“That legal luminary, Western Starr, has again peeped above the horizon of the Civil Service Commission, this time in an attempt to throw some light on certain proceedings in the house of correction.”—-The Chicago Eagle, October 5, 1901
While he may have refrained from running for public office, Western Starr was by no means politically naive, and a search of Google Books shows that between 1883 and 1920 Western Starr lent the tip of his pen to numerous periodicals centering on hot-button political issues of the day, including giving advice on crime (“A Radical Cure for Crime“, published in the Liberal Review in 1906), and was a fervent advocate of the establishment of a single tax. While a frequent contributor to newsletters like the “Single Tax Review” and the “Public: A Journal for Democracy“, Starr gained further prominence on the lecture circuit, traveling throughout Illinois and elsewhere speaking on such topics as “The Ethics of Conservatism“. During the 1900 election year, Starr was described by the Chicago Daily Herald as hitting the campaign trail, “doing considerable platform work for the Democratic National Committee” and stumped for the party in Illinois, Wisconsin, and Ohio.
“This is a case where the nomination sought the man and not the man the nomination. In response to the urgent solicitations of the eminent gentlemen who are the representatives of all political parties, and shades of political thought in this district, I consented to accept this nomination with the hope that I might be able to crystallize in this campaign all of those political forces which are tending toward the elevation of political standards, and the character of public service and public life. In the strictest sense the campaign in which I am engaged cannot be regarded as a political or partisan campaign.”
Running against Starr in that year’s campaign was one John Humphrey (1838-1916), a native-born Englishman who had first been elected to the state senate in 1886. As the incumbent Republican, Humphrey’s decades-long career in state politics was targeted by Western Starr in the November 1, 1902 edition of the Chicago Daily Herald, noting:
“I oppose Senator Humphrey because he has for 30 years been a personal representative of a political philosophy, which I do not agree and which, I am convinced the people of this district will not support, once its true inwardness is once understood.”
Rallying against “Humphreyism”, Starr stumped throughout his district in support of votes in the latter part of 1902, and, as in years past, newspapers picked up on his peculiar name, with the Chicago Eagle using some very clever wordplay to describe the contest between John Humphrey and Starr, noting:
“His opponent is one Western Starr, and if Humphrey’s sun is to suddenly set now in the declining days of his life, it is a question if the new luminary is one which will shed a more beautiful light on the political horizon of the Seventh district. Mr. Humphrey’s opponent is not a “Starr” of the first magnitude, as everybody who knows him is aware, but there is a large and young element of the community in the Seventh Senatorial district composed of bright people who are sick and tired of ‘Old John’ and his ways and who would put up with anything for a change.”
Western Starr’s political platform touted “equal rights for all, special privileges for none, Municipal Home Rule, public ownership of public utilities and honest assessment and equal taxation“, and he was widely considered to be a shoo-in at the polls.

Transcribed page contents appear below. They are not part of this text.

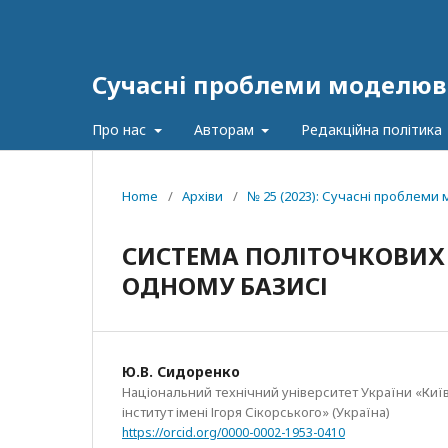
Сучасні проблеми моделюв
Про нас
Авторам
Редакційна політика
Home
/
Архіви
/
№ 25 (2023): Сучасні проблем
СИСТЕМА ПОЛІТОЧКОВИХ П
ОДНОМУ БАЗИСІ
Ю.В. Сидоренко
Національний технічний університет України «Киї
інститут імені Ігоря Сікорського» (Україна)
https://orcid.org/0000-0002-1953-0410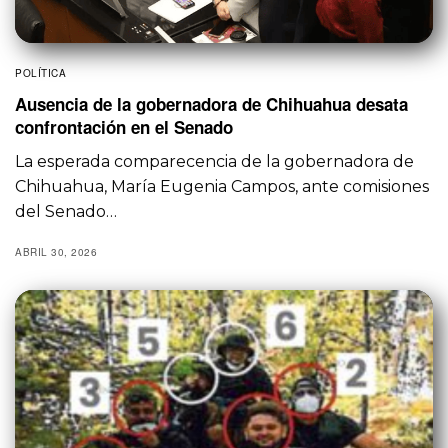
POLÍTICA
Ausencia de la gobernadora de Chihuahua desata
confrontación en el Senado
La esperada comparecencia de la gobernadora de
Chihuahua, María Eugenia Campos, ante comisiones
del Senado…
ABRIL 30, 2026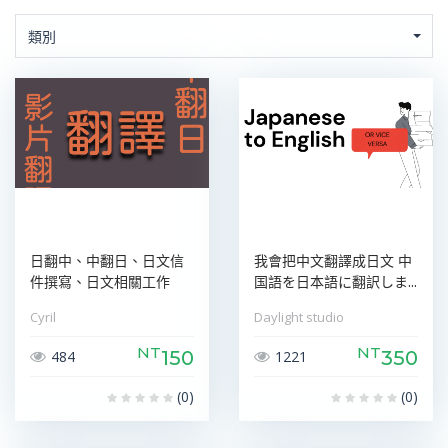
類別
日翻中、中翻日、日文信
我會把中文翻譯成日文 中
件撰寫、日文相關工作
国語を日本語に翻訳しま...
Cyril
Daylight studio
NT
NT
150
350
484
1221
(0)
(0)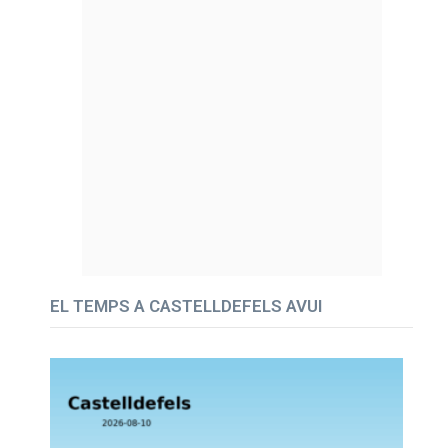
EL TEMPS A CASTELLDEFELS AVUI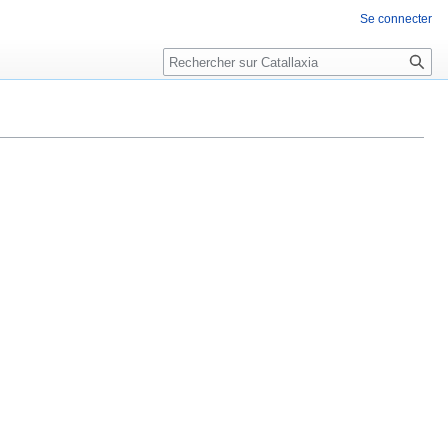
Se connecter
Rechercher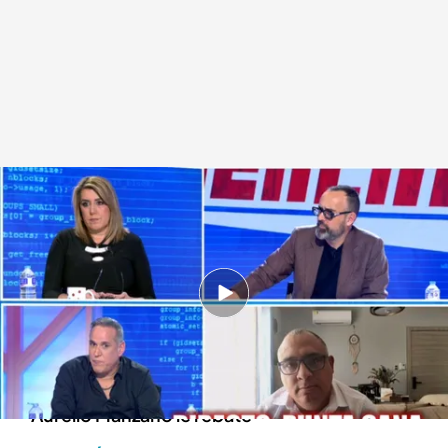
Aurelio Manzano corrige el argumento de defensa de Ángel Fernández
.
'Todo es mentira'
Alba de la Orden
Madrid, 14 ENE 2026 - 17:20h.
Ángel Fernández, único periodista dominicano
que entrevistó a Julio Iglesias en el país,
defiende el cantante con un argumento que
Aurelio Manzano le rebate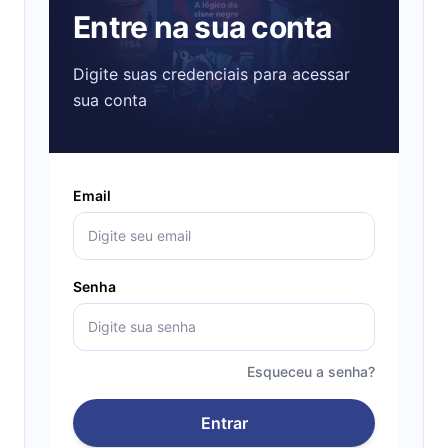
Entre na sua conta
Digite suas credenciais para acessar
sua conta
Email
Senha
Esqueceu a senha?
Entrar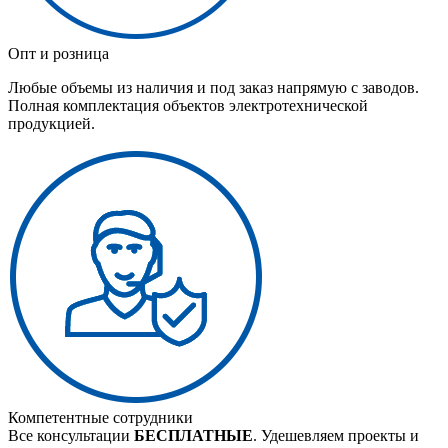
Опт и розница
Любые объемы из наличия и под заказ напрямую с заводов.
Полная комплектация объектов электротехнической
продукцией.
Компетентные сотрудники
Все консультации
БЕСПЛАТНЫЕ
. Удешевляем проекты и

However, on election day 1902, John Humphrey eked out a win over Starr, besting him by a vote of 7,013 to 5,834. Despite a loss margin of nearly 1200 votes, Starr was not one to let a loss get the best of him. Between 1903 and 1908 he continued to be a forceful voice on the lecture circuit and in political newsletters, and in 1908 re-entered the political area, announcing his candidacy for the U.S. House of Representatives from Illinois. His opponent was George Edmund Foss (1863-1936), a six-term Republican incumbent who, like Starr, had been a graduate of Columbia University. Starr’s congressional candidacy received a write-up in the Single Tax Review that year, which touted his longstanding membership in the Single Tax movement and his willingness to be a “force in the war for economic righteousness.”

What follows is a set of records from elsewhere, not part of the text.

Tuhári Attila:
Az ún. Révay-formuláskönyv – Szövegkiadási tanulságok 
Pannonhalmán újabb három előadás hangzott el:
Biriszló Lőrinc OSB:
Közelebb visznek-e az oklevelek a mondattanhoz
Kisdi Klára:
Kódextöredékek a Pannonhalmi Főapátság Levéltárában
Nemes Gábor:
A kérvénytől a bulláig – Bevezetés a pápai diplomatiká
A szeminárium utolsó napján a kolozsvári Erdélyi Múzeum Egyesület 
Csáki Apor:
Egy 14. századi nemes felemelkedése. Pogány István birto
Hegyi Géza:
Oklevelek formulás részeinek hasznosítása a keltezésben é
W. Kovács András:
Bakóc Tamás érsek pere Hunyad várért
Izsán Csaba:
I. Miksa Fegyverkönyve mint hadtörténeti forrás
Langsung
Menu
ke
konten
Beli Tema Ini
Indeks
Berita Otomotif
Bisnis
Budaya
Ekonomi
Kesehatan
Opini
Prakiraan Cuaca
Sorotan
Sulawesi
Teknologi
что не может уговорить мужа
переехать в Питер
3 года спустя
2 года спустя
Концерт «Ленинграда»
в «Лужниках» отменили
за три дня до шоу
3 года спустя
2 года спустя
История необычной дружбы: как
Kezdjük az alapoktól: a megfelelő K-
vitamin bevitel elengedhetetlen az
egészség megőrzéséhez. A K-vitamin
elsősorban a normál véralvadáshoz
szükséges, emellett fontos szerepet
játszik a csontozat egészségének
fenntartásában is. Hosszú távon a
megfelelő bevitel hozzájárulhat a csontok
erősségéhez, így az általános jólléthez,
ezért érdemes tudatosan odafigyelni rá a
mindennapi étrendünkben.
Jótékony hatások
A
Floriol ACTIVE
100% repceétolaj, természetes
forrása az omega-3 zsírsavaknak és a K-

Unfortunately, when the votes were tallied in November 1908, Starr was dealt another loss, losing to Foss, 31,130 votes to 14,840. An electoral result from that contest was published in the 1910 Tribune Almanac and Political Register and is shown below.
A few years following his congressional loss, Western Starr removed with his family to Baltimore, Maryland, where he was active in both agriculture and the Farmer-Labor Party. In 1918 he gave a statement in front of Congress in connection with the Revenue Act of 1918, and during his testimony gave examples of land monopoly and the effects of taxation on farm owners. Starr later appeared in front of Congress once again in July 1921 on behalf of the Farmer-Labor Party, speaking to the Joint-Commission of Agricultural Inquiry.
Around 1919 Starr relocated once again, this time to Washington, D.C. During his residence here he was a contributing writer to The Searchlight, a journal on Washington politics and congressional proceedings. In addition to being a contributor to this journal, Starr also served as Treasurer of the Searchlight Publishing Company for a time, resigning this office in 1921. Starr continued to be active in public service well into his seventh decade, with notice being given as to his service as a “special investigator in the investigation of contributions and expenditures of senatorial candidates” in August of 1930.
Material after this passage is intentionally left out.